Coinbase, Under Pressure From SEC, Shelves Interest Payments

Chris Gaetano
Published Date:
Sep 21, 2021
Cryptocurrency exchange Coinbase said that it is shelving plans for a new product that would let account holders earn interest on their assets due to the threat of litigation from the Securities and Exchange Commission (SEC), said

The product, called Lend, would allow eligible customers to earn interest on select assets on Coinbase, starting with a 4 percent annual percentage yield on USD Coin (USDC), a U.S. dollar-backed stablecoin (a type of cryptocurrency meant  to facilitate exchanges by holding more consistent value than other tokens).

The SEC, a few weeks ago, sent a notice to Coinbase threatening enforcement action should it launch the new product. Paul Grewal, the company's chief legal officer, expressed puzzlement at the SEC, saying that Coinbase has been in communications with the agency for months.

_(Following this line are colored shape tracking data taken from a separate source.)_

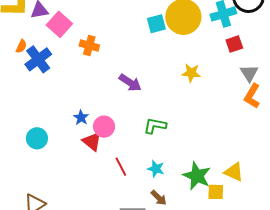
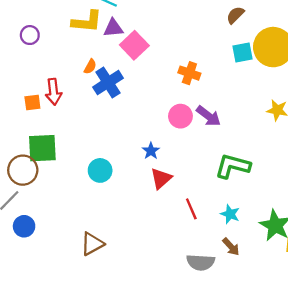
orange cross: (89, 46) -> (189, 73), moved
green L-shape: (155, 126) -> (233, 166), size x1.4
pink circle: (104, 127) -> (180, 116), moved
red triangle: (92, 142) -> (161, 179), turned 35

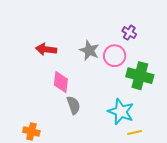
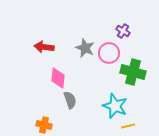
orange cross: (31, 132) -> (44, 125), moved

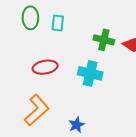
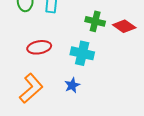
blue star: (77, 125) -> (72, 85), moved

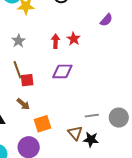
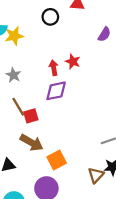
purple diamond: (62, 71) -> (56, 91), moved
brown arrow: (23, 104) -> (32, 143), size x1.5
brown triangle: (75, 133) -> (96, 175), moved, turned 35

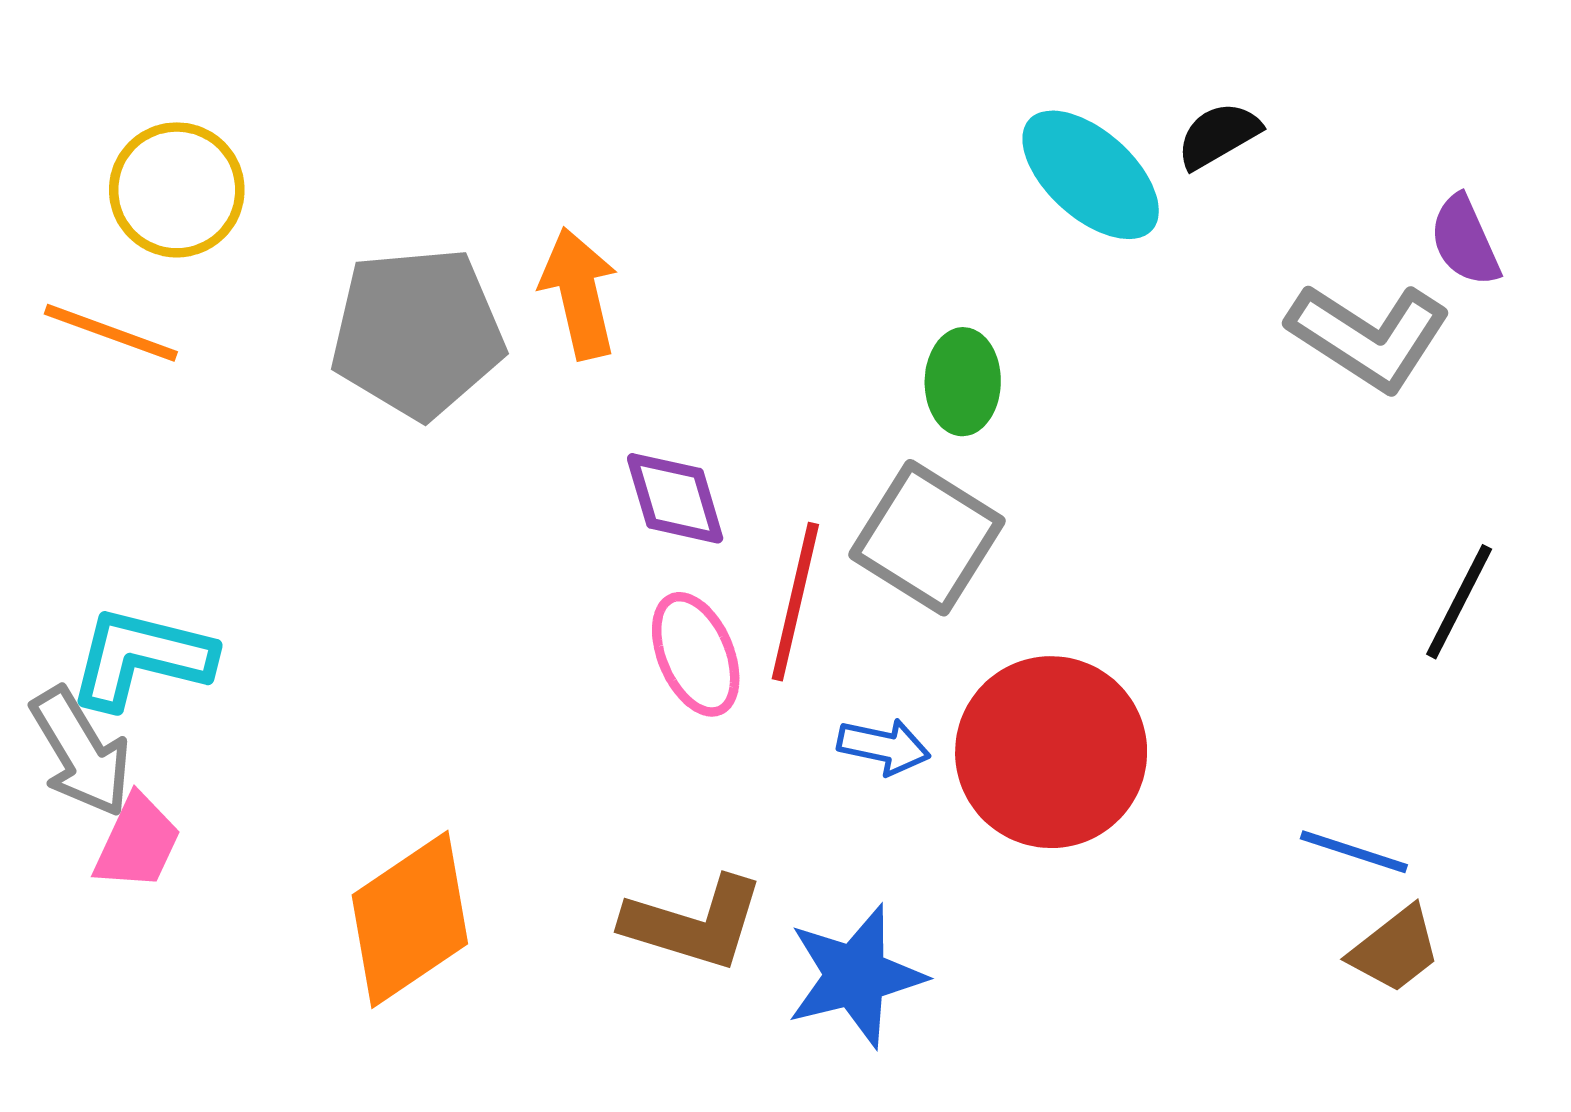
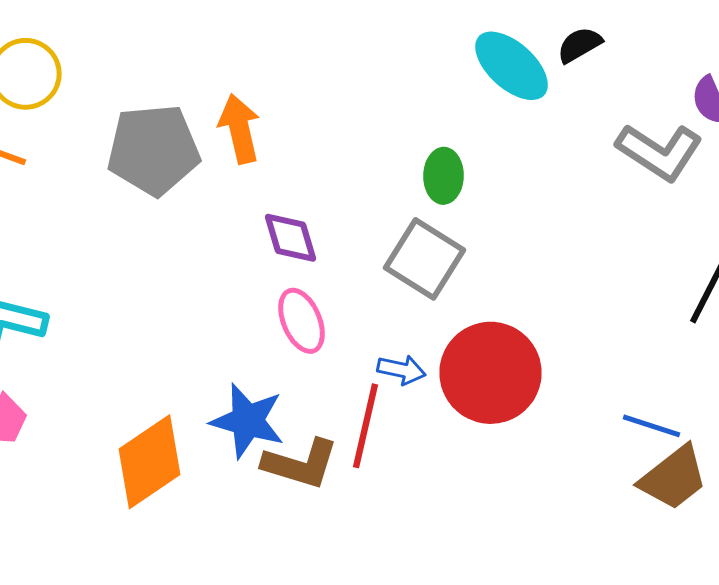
red line: (795, 602) -> (366, 426), moved
brown trapezoid: (1395, 950) -> (674, 478), size x1.4
blue star: (856, 976) -> (248, 421), moved, turned 30

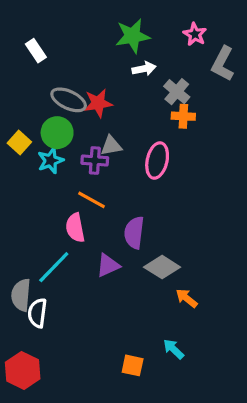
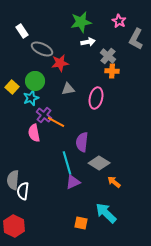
gray ellipse: (69, 100) -> (42, 49), moved
purple cross: (95, 161) -> (44, 115), moved, turned 35
pink semicircle: (75, 228) -> (34, 133), moved
purple triangle: (108, 265) -> (73, 182), moved
cyan line: (54, 267) -> (67, 163), moved, turned -60
cyan arrow: (174, 349) -> (106, 213), size x1.6

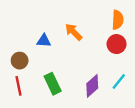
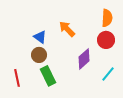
blue triangle: (44, 41) -> (40, 37), turned 32
brown circle: (20, 61) -> (39, 55), moved
purple diamond: (92, 86) -> (84, 59), moved

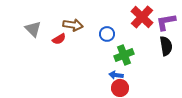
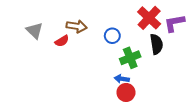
black semicircle: (166, 46) -> (156, 44), moved

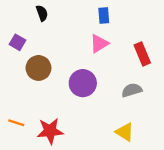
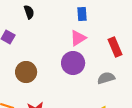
brown circle: (38, 68) -> (26, 72), moved
purple circle: (83, 83) -> (73, 63), moved

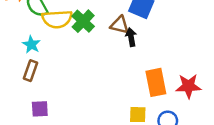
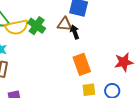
orange rectangle: (156, 82) -> (82, 64), moved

He added that Coinbase could have chosen to just add the product without notifying the SEC, noting that many other platforms have launched lending products this way. But it chose to proactively engage with the SEC because "Coinbase believes in the value of open and substantive dialogue with our regulators."

Brian Armstrong, the CEO, said in a Tweet later that, since then, the SEC has denied them a meeting to explain themselves (though an SEC representative said the agency has been meeting with representatives of the firm). Armstrong intimated that they might sue in the future, saying that maybe then they can get the regulatory clarity they'd need to successfully launch Lend.